First, we have a semantics problem to get past. Social media isn’t really media at all and whoever coined this new zany space as such didn’t do us a favor.  There’s a long way to go before we see the full potential and true impact of these new communication channels because many people are confused. When Jack Dorsey sketched the first Twitter interface he didn’t have marketing or media on the mind. It was all about very basic and simple communication so his friends would know what he was up to.

Everything is more scalable with social channels. Information moves quicker, impacts more people exponentially and influence spreads at nearly the speed of light. (Well, almost. It’s faster than a telegram.
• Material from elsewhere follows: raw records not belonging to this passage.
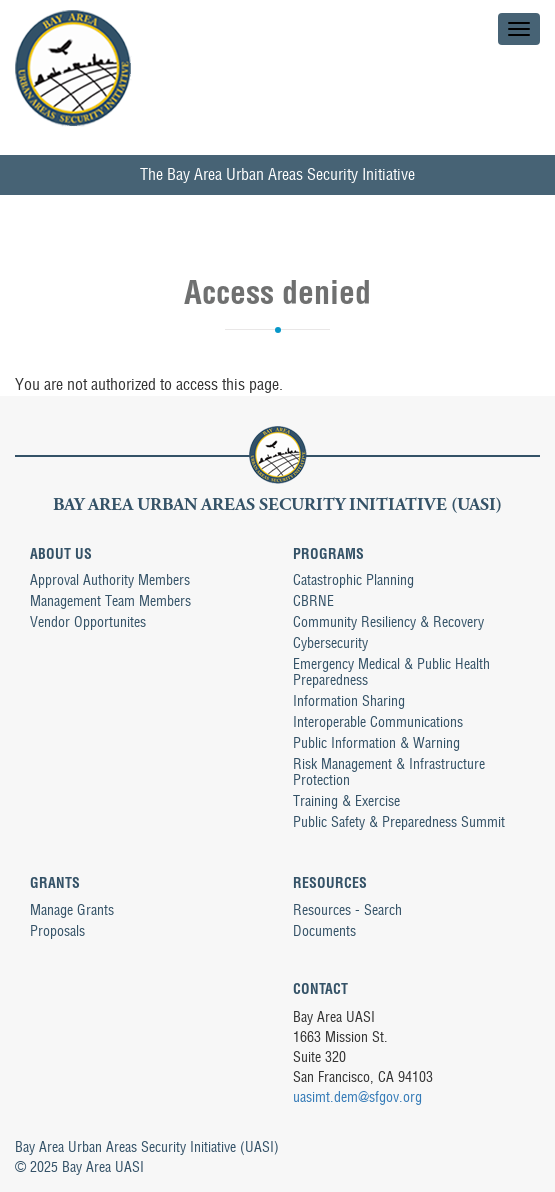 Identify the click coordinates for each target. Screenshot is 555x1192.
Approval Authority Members (110, 580)
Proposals (57, 931)
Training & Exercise (346, 801)
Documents (324, 931)
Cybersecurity (330, 643)
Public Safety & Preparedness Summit (399, 822)
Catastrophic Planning (353, 580)
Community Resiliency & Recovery (388, 622)
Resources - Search (347, 910)
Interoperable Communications (378, 722)
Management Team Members (110, 601)
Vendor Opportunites (88, 622)
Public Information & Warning (376, 743)
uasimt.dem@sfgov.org (357, 1097)
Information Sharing (349, 701)
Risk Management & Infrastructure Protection (389, 772)
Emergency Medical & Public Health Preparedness (391, 672)
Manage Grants (72, 910)
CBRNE (313, 601) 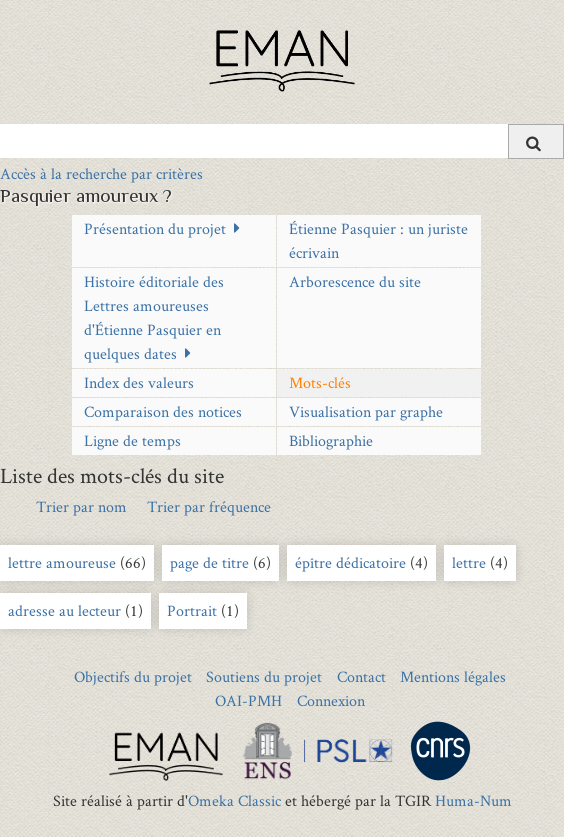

Let’s put it that way.)

What if leaders like George Washington, Martin Luther King Jr. and even Christopher Columbus had social channels like Twitter, Facebook and YouTube to spread their messages quicker and influence more people? We do. We can start changing the world quicker.

We need to be more accountable. From individuals, to influencers, government and media, we must start taking this new way of communicating more seriously.

Take CNN during the Japan earthquake for example. Their twitter account went MIA for a few hours during the crucial timeframe when the earthquake hit and the tsunami was expected to hit outer regions. We will never get that time back. The CNN bio says they will bring breaking world news to more than 2 million people.

We must keep pushing the boundaries of what these channels can be used for.